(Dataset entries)
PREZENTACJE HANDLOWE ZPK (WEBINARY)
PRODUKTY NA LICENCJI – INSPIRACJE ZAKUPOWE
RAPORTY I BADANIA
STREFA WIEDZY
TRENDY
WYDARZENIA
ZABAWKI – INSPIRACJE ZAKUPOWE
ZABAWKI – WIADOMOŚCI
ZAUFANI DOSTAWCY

--- Work to complete ---
If a line in the data above holds the string "ZAKUPOWE", copy it.

--- Response to the task ---
PRODUKTY NA LICENCJI – INSPIRACJE ZAKUPOWE
ZABAWKI – INSPIRACJE ZAKUPOWE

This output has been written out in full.